On Tue, Mar 5, 2024, at 03:01, Mina Almasry wrote:
+int netdev_bind_dmabuf(struct net_device *dev, unsigned int dmabuf_fd,
struct netdev_dmabuf_binding **out)
+{
- struct netdev_dmabuf_binding *binding;
- static u32 id_alloc_next;
- struct scatterlist *sg;
- struct dma_buf *dmabuf;
- unsigned int sg_idx, i;
- unsigned long virtual;
- int err;
- if (!capable(CAP_NET_ADMIN))
return -EPERM;
- dmabuf = dma_buf_get(dmabuf_fd);
- if (IS_ERR_OR_NULL(dmabuf))
return -EBADFD;
You should never need to use IS_ERR_OR_NULL() for a properly defined kernel interface. This one should always return an error or a valid pointer, so don't check for NULL.
- binding->attachment = dma_buf_attach(binding->dmabuf, dev->dev.parent);
- if (IS_ERR(binding->attachment)) {
err = PTR_ERR(binding->attachment);
goto err_free_id;
- }
- binding->sgt =
dma_buf_map_attachment(binding->attachment, DMA_BIDIRECTIONAL);
- if (IS_ERR(binding->sgt)) {
err = PTR_ERR(binding->sgt);
goto err_detach;
- }
Should there be a check to verify that this buffer is suitable for network data?
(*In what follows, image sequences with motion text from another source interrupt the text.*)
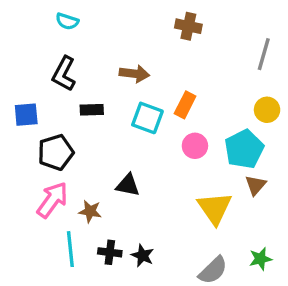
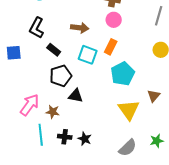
black rectangle: (92, 110) -> (54, 50), turned 40
pink circle: (195, 146) -> (114, 20), moved
cyan pentagon: (244, 149) -> (123, 74), moved
black pentagon: (56, 152) -> (61, 76), moved

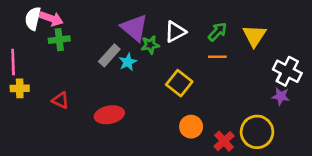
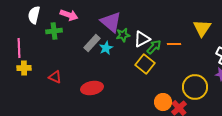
pink arrow: (51, 19) -> (69, 15), moved
white triangle: (175, 32) -> (142, 39), moved
green arrow: (217, 32) -> (154, 47), moved
orange circle: (191, 127) -> (163, 102), moved
yellow circle: (257, 132) -> (195, 87), moved

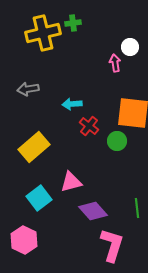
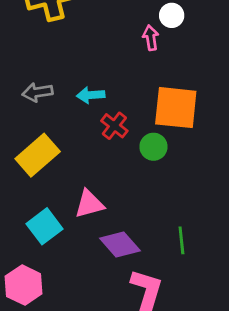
gray arrow: (28, 89) -> (38, 92), moved

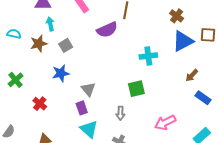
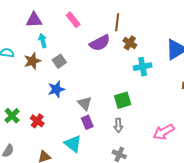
brown cross: (177, 16) -> (130, 43), moved
green cross: (16, 80) -> (12, 116), moved
green square: (136, 89) -> (123, 100), moved
purple rectangle: (82, 108) -> (87, 122), moved
cyan triangle: (89, 129) -> (73, 144), moved

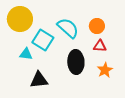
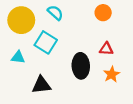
orange circle: (97, 26) -> (103, 13), moved
cyan semicircle: (68, 28) -> (55, 13), moved, size x0.7
cyan triangle: (26, 54) -> (18, 57), moved

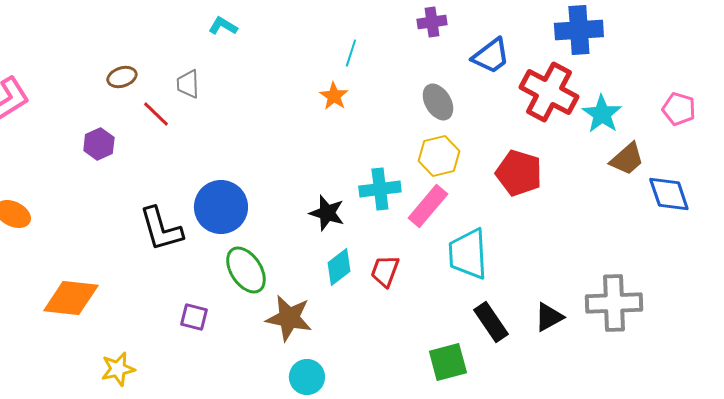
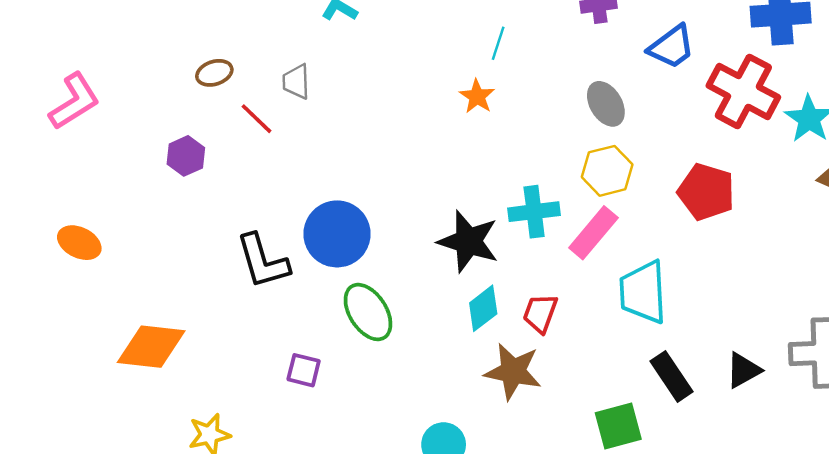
black star: (327, 213) -> (468, 241), size x1.4
brown star: (289, 318) -> (513, 371), moved

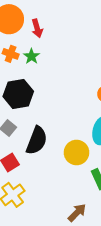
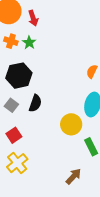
black semicircle: (37, 141) -> (35, 103), moved, size x0.7

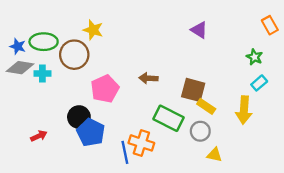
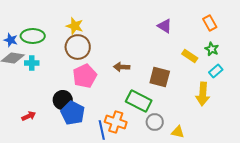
orange rectangle: (270, 25) -> (210, 23), moved
brown circle: (74, 55) -> (78, 47), moved
yellow rectangle: (206, 106) -> (190, 56), moved
gray circle: (200, 131) -> (155, 122), moved

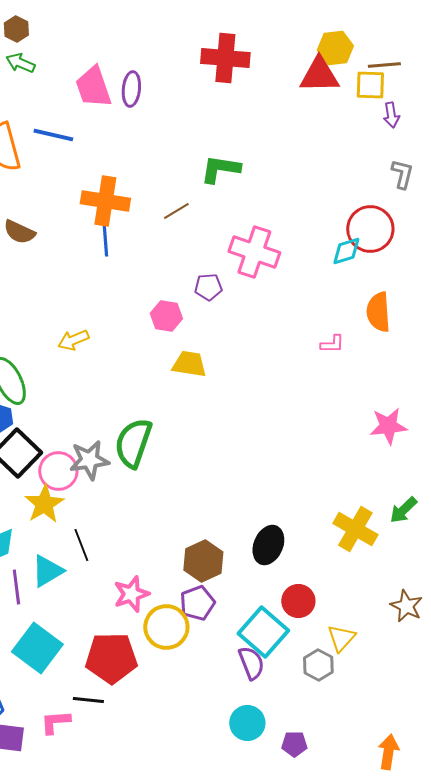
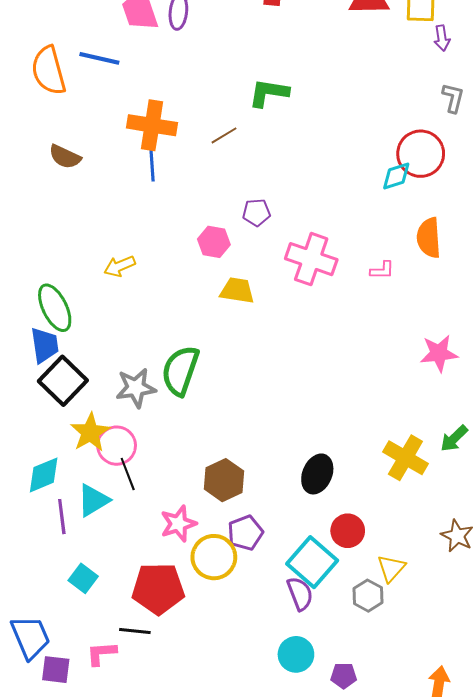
pink cross: (254, 252) -> (311, 259), moved
pink circle: (58, 471) -> (117, 446), moved
brown hexagon: (203, 561) -> (224, 480), moved
cyan square: (37, 648) -> (83, 578), size x0.6

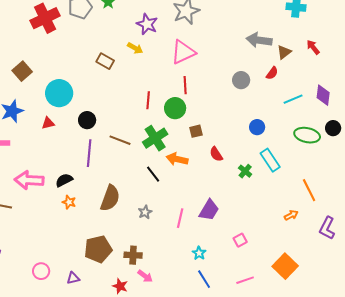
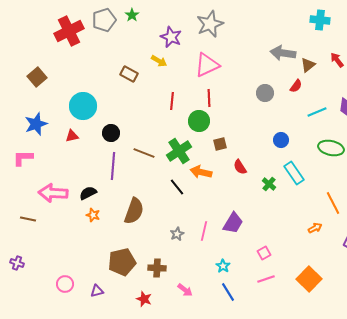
brown square: (22, 71) -> (37, 77), moved
red line: (148, 100) -> (172, 101), moved
gray star: (145, 212) -> (177, 234), moved
pink arrow: (145, 276) -> (185, 290), moved
pink line: (245, 280) -> (266, 279), moved

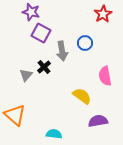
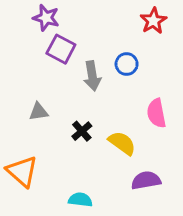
black cross: (44, 67) -> (82, 131), moved
gray triangle: (26, 75) -> (39, 112), turned 40

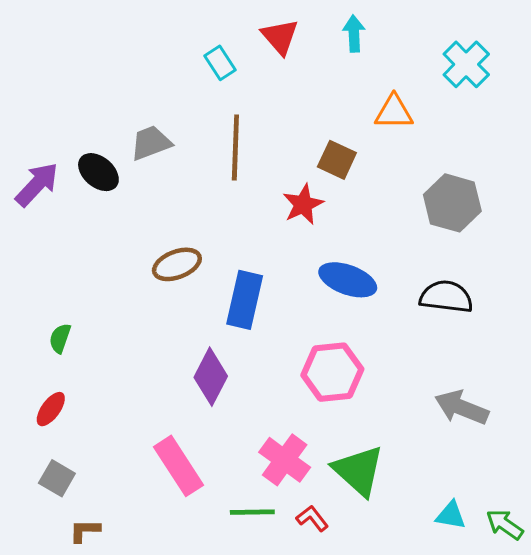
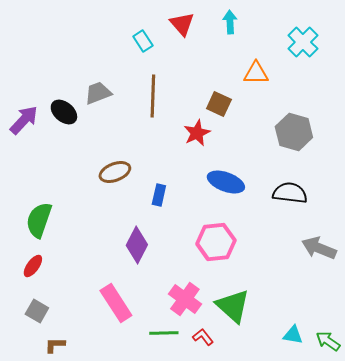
blue rectangle: (245, 300) -> (159, 195), size x0.6
green semicircle: (60, 338) -> (39, 220), size x1.8
gray arrow: (462, 408) -> (319, 248), moved

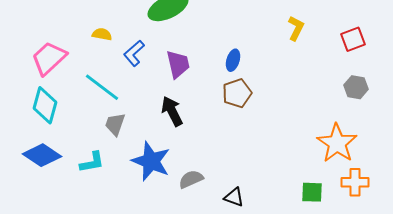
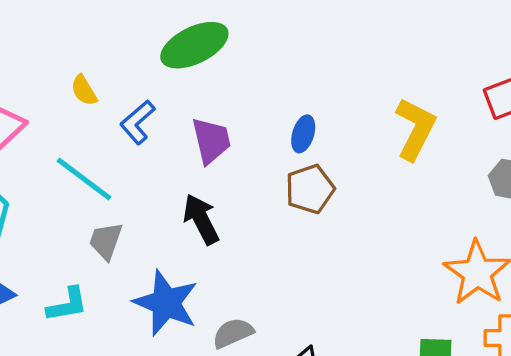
yellow L-shape: (296, 28) -> (415, 129), moved, size x1.5
yellow semicircle: (102, 34) -> (84, 90), turned -132

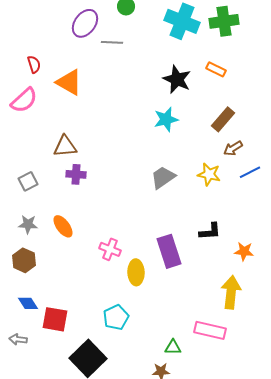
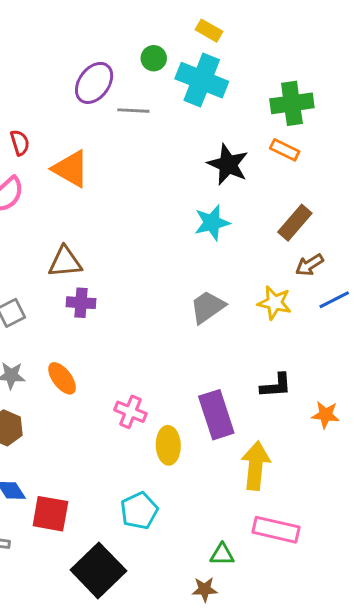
cyan cross: (182, 21) -> (202, 80), moved
green cross: (224, 21) -> (292, 103), moved
yellow arrow: (231, 292) -> (256, 466), moved

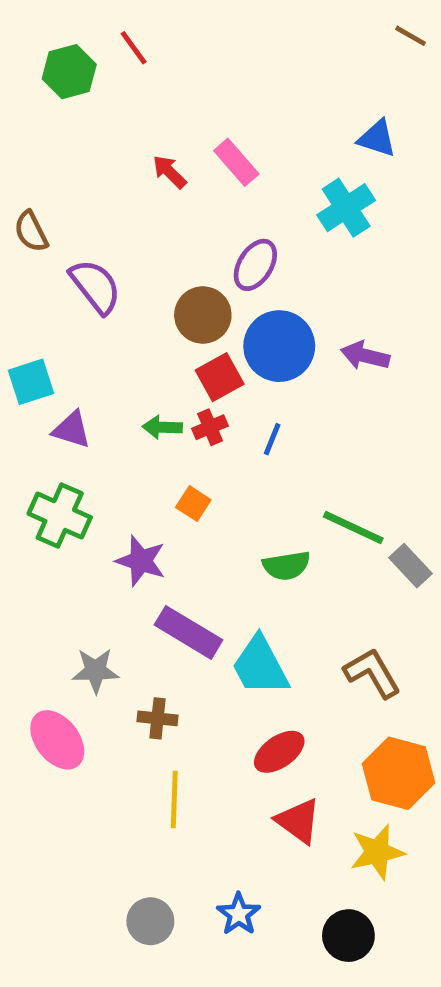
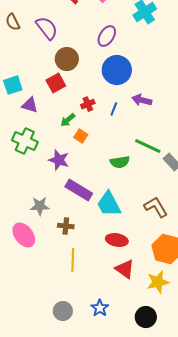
purple semicircle: (95, 286) -> (47, 28), moved
brown circle: (203, 315) -> (67, 59), moved
purple arrow: (365, 356) -> (142, 100), moved
red square: (220, 377) -> (56, 83), moved
green arrow: (162, 427) -> (68, 120), moved, turned -42
red ellipse: (279, 752) -> (117, 240), turned 45

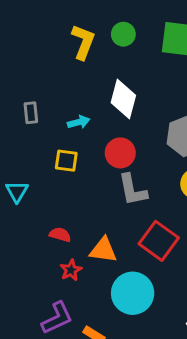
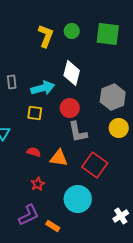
cyan arrow: (79, 122) -> (43, 88), size x1.6
red semicircle: (60, 235) -> (34, 152), moved
orange triangle: (103, 250) -> (59, 158), moved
In general, dmabuf allows buffers that are uncached or reside in MMIO space of another device, but I think this would break when you get an skb with those buffers and try to parse the data inside of the kernel on architectures where MMIO space is not a normal pointer or unaligned access is disallowed on uncached data.